I have an app which authenticates users against Azure AD as so:
Startup.cs
using Microsoft.AspNetCore.Authentication.Cookies;
public void ConfigureServices(IServiceCollection services)
{
services.AddMvc();
services.AddAuthentication(
SharedOptions => SharedOptions.SignInScheme = CookieAuthenticationDefaults.AuthenticationScheme);
services.AddAuthorization(options =>
{
//Auth Policies using group claims
});
}
public void Configure(IApplicationBuilder app, IHostingEnvironment env, ILoggerFactory loggerFactory)
{
//loggerFactory
app.UseCookieAuthentication();
app.UseOpenIdConnectAtuhentication(new OpenIdConnectOptions
{
ClientID = Configuration["Authentication:AzureAd:ClientId"],
Authority = Configuration["Authentication:AzureAd:AADInstance"] + Configuration["Authentication:AzureAd:TenantId"],
CallbackPath = Configuration["Authentication:AzureAd:CallbackPath"]
});
//Mvc Routing
}
AccountController.cs
[HttpGet]
public IActionResult SignIn()
{
return Challenge(
new AuthenticationProperties { RedirectUri = "/" }, OpenIdConnectDefaults.AuthenticationScheme);
}
On controllers I want to protect I then use [Authorize(Policy = "Whatever")]

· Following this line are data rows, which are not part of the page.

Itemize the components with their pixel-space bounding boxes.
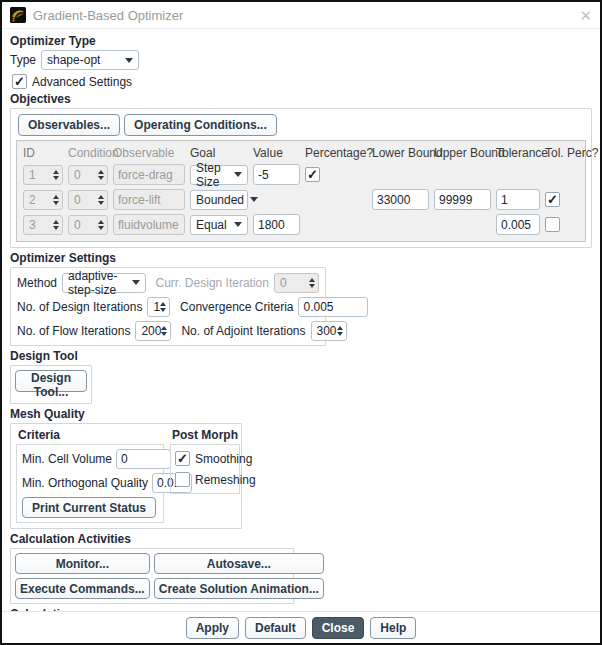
flow-iterations-spinner[interactable]: 200 — [135, 321, 171, 341]
calculation-activities-group: Monitor... Autosave... Execute Commands.… — [10, 548, 294, 604]
advanced-settings-checkbox[interactable] — [12, 74, 27, 89]
optimizer-settings-section-label: Optimizer Settings — [10, 251, 592, 265]
spinner-arrows-icon[interactable] — [98, 195, 104, 205]
criteria-column: Criteria Min. Cell Volume Min. Orthogona… — [16, 427, 164, 523]
optimizer-type-value: shape-opt — [47, 53, 100, 67]
spinner-arrows-icon[interactable] — [160, 302, 166, 312]
svg-text:F: F — [12, 18, 15, 23]
operating-conditions-button[interactable]: Operating Conditions... — [124, 114, 277, 136]
mesh-quality-group: Criteria Min. Cell Volume Min. Orthogona… — [10, 423, 242, 529]
close-button[interactable]: Close — [312, 617, 365, 639]
chevron-down-icon — [125, 58, 133, 63]
spinner-arrows-icon[interactable] — [53, 195, 59, 205]
col-header-condition: Condition — [68, 145, 108, 160]
calculation-activities-section-label: Calculation Activities — [10, 532, 592, 546]
observables-button[interactable]: Observables... — [18, 114, 120, 136]
spinner-arrows-icon — [309, 278, 315, 288]
method-label: Method — [17, 276, 57, 290]
goal-dropdown[interactable]: Step Size — [190, 165, 248, 185]
spinner-arrows-icon[interactable] — [337, 326, 343, 336]
observable-field — [113, 189, 185, 210]
dialog-body: Optimizer Type Type shape-opt Advanced S… — [2, 29, 600, 611]
chevron-down-icon — [250, 197, 258, 202]
goal-dropdown[interactable]: Equal — [190, 215, 248, 235]
convergence-criteria-input[interactable] — [298, 297, 368, 317]
condition-spinner: 0 — [68, 215, 108, 235]
min-orthogonal-quality-label: Min. Orthogonal Quality — [22, 476, 148, 490]
adjoint-iterations-spinner[interactable]: 300 — [311, 321, 347, 341]
footer-button-bar: Apply Default Close Help — [2, 611, 600, 643]
fluent-logo-icon: F — [10, 7, 26, 23]
chevron-down-icon — [234, 172, 242, 177]
spinner-arrows-icon[interactable] — [53, 170, 59, 180]
observable-field — [113, 164, 185, 185]
default-button[interactable]: Default — [245, 617, 306, 639]
min-cell-volume-input[interactable] — [116, 449, 171, 469]
type-label: Type — [10, 53, 36, 67]
design-iterations-spinner[interactable]: 1 — [147, 297, 170, 317]
id-spinner: 3 — [23, 215, 63, 235]
criteria-group: Min. Cell Volume Min. Orthogonal Quality… — [16, 444, 164, 523]
optimizer-settings-group: Method adaptive-step-size Curr. Design I… — [10, 267, 326, 346]
adjoint-iterations-label: No. of Adjoint Iterations — [181, 324, 305, 338]
tolerance-input[interactable] — [496, 214, 540, 235]
smoothing-label: Smoothing — [195, 452, 252, 466]
convergence-criteria-label: Convergence Criteria — [180, 300, 293, 314]
col-header-upper-bound: Upper Bound — [434, 145, 491, 160]
min-cell-volume-label: Min. Cell Volume — [22, 452, 112, 466]
flow-iterations-label: No. of Flow Iterations — [17, 324, 130, 338]
optimizer-type-dropdown[interactable]: shape-opt — [41, 50, 139, 70]
chevron-down-icon — [132, 280, 140, 285]
tolerance-input[interactable] — [496, 189, 540, 210]
smoothing-checkbox[interactable] — [175, 451, 190, 466]
observable-field — [113, 214, 185, 235]
spinner-arrows-icon[interactable] — [53, 220, 59, 230]
spinner-arrows-icon[interactable] — [98, 170, 104, 180]
method-dropdown[interactable]: adaptive-step-size — [62, 273, 146, 293]
id-spinner: 1 — [23, 165, 63, 185]
col-header-lower-bound: Lower Bound — [372, 145, 429, 160]
col-header-value: Value — [253, 145, 300, 160]
condition-spinner: 0 — [68, 165, 108, 185]
design-iterations-label: No. of Design Iterations — [17, 300, 142, 314]
design-tool-button[interactable]: Design Tool... — [15, 370, 87, 392]
col-header-goal: Goal — [190, 145, 248, 160]
value-input[interactable] — [253, 214, 300, 235]
goal-dropdown[interactable]: Bounded — [190, 190, 248, 210]
spinner-arrows-icon[interactable] — [161, 326, 167, 336]
design-tool-section-label: Design Tool — [10, 349, 592, 363]
close-icon[interactable]: ✕ — [579, 8, 592, 23]
create-solution-animation-button[interactable]: Create Solution Animation... — [154, 578, 324, 599]
upper-bound-input[interactable] — [434, 189, 491, 210]
post-morph-label: Post Morph — [172, 428, 240, 442]
value-input[interactable] — [253, 164, 300, 185]
lower-bound-input[interactable] — [372, 189, 429, 210]
autosave-button[interactable]: Autosave... — [154, 553, 324, 574]
apply-button[interactable]: Apply — [186, 617, 239, 639]
remeshing-checkbox[interactable] — [175, 472, 190, 487]
title-bar: F Gradient-Based Optimizer ✕ — [2, 2, 600, 29]
objectives-table: ID Condition Observable Goal Value Perce… — [16, 140, 586, 242]
print-current-status-button[interactable]: Print Current Status — [22, 497, 156, 518]
tol-perc-checkbox[interactable] — [545, 192, 560, 207]
monitor-button[interactable]: Monitor... — [15, 553, 150, 574]
help-button[interactable]: Help — [370, 617, 416, 639]
col-header-id: ID — [23, 145, 63, 160]
tol-perc-checkbox[interactable] — [545, 217, 560, 232]
col-header-tol-perc: Tol. Perc? — [545, 145, 581, 160]
criteria-label: Criteria — [18, 428, 164, 442]
dialog-title: Gradient-Based Optimizer — [33, 8, 183, 23]
execute-commands-button[interactable]: Execute Commands... — [15, 578, 150, 599]
advanced-settings-label: Advanced Settings — [32, 75, 132, 89]
remeshing-label: Remeshing — [195, 473, 256, 487]
curr-design-iteration-label: Curr. Design Iteration — [156, 276, 269, 290]
post-morph-column: Post Morph Smoothing Remeshing — [170, 427, 240, 523]
post-morph-group: Smoothing Remeshing — [170, 444, 240, 494]
col-header-percentage: Percentage? — [305, 145, 367, 160]
col-header-observable: Observable — [113, 145, 185, 160]
col-header-tolerance: Tolerance — [496, 145, 540, 160]
spinner-arrows-icon[interactable] — [98, 220, 104, 230]
id-spinner: 2 — [23, 190, 63, 210]
percentage-checkbox[interactable] — [305, 167, 320, 182]
design-tool-group: Design Tool... — [10, 365, 92, 404]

All of that is working great, so my question is does the cookie I already have contain the token I need, and if so, do I simply access it with something like User.Claims or do I need the IAuthenticationProvider
set up the way it was in the example for .net 4.6 Here.
And if it's the latter how do I do so without using Owin as they have?
I should add that while Authorization is working fine, what I'd like to do now involves things like listing all users in an OU. For which, from what I can tell I'd have to access Microsoft Graph. Perhaps, I'm going in the complete wrong direction?